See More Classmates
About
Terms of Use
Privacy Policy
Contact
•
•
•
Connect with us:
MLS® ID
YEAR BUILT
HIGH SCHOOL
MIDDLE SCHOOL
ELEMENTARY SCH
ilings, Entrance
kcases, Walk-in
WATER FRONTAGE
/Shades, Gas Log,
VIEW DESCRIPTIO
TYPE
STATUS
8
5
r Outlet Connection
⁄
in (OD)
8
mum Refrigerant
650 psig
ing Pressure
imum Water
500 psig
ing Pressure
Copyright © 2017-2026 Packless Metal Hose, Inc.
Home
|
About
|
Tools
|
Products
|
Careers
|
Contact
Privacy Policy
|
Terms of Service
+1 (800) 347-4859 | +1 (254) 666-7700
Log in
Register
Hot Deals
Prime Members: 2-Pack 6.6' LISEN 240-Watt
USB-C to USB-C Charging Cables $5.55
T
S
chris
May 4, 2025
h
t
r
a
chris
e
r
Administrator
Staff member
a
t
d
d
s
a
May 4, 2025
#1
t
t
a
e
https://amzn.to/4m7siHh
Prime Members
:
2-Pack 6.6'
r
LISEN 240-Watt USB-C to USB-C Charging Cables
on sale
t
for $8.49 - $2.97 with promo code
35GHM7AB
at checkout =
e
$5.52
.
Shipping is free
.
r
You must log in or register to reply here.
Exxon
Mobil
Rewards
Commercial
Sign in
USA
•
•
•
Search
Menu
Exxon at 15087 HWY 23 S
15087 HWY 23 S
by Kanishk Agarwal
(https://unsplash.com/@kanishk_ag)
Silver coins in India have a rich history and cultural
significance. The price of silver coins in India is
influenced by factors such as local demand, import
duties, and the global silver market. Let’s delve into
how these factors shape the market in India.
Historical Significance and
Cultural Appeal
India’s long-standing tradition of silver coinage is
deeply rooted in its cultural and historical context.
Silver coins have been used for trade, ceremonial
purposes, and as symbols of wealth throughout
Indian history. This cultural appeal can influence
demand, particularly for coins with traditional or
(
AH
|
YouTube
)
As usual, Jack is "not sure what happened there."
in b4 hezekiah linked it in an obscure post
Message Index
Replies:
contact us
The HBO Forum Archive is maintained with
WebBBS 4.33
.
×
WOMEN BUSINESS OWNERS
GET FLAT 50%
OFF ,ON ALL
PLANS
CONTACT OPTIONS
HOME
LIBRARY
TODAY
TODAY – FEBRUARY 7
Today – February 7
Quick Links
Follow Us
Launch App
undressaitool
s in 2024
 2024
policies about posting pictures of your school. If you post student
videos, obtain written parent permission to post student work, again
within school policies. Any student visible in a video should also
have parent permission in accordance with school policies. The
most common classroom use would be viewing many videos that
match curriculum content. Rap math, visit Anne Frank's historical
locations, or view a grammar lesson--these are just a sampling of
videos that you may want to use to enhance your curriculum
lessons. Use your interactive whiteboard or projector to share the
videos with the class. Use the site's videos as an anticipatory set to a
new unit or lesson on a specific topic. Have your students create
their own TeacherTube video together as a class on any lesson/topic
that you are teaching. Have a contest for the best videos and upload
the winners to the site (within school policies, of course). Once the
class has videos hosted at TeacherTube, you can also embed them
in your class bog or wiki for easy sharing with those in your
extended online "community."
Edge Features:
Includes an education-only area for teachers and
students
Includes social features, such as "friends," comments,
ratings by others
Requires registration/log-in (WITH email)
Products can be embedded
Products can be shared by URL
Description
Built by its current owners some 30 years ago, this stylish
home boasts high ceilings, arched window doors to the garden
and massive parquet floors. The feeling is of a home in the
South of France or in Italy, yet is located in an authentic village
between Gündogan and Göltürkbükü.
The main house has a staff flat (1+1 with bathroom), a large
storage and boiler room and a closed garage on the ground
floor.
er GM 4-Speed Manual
==========
# DIRECTIONS:
Among the records above, repeat exactly the line with "Silver coins have", the line with "locations, or view", and every line in between, and only those.

# RESULT FOR THIS EXERCISE:
Silver coins have been used for trade, ceremonial
purposes, and as symbols of wealth throughout
Indian history. This cultural appeal can influence
demand, particularly for coins with traditional or
(
AH
|
YouTube
)
As usual, Jack is "not sure what happened there."
in b4 hezekiah linked it in an obscure post
Message Index
Replies:
contact us
The HBO Forum Archive is maintained with
WebBBS 4.33
.
×
WOMEN BUSINESS OWNERS
GET FLAT 50%
OFF ,ON ALL
PLANS
CONTACT OPTIONS
HOME
LIBRARY
TODAY
TODAY – FEBRUARY 7
Today – February 7
Quick Links
Follow Us
Launch App
undressaitool
s in 2024
 2024
policies about posting pictures of your school. If you post student
videos, obtain written parent permission to post student work, again
within school policies. Any student visible in a video should also
have parent permission in accordance with school policies. The
most common classroom use would be viewing many videos that
match curriculum content. Rap math, visit Anne Frank's historical
locations, or view a grammar lesson--these are just a sampling of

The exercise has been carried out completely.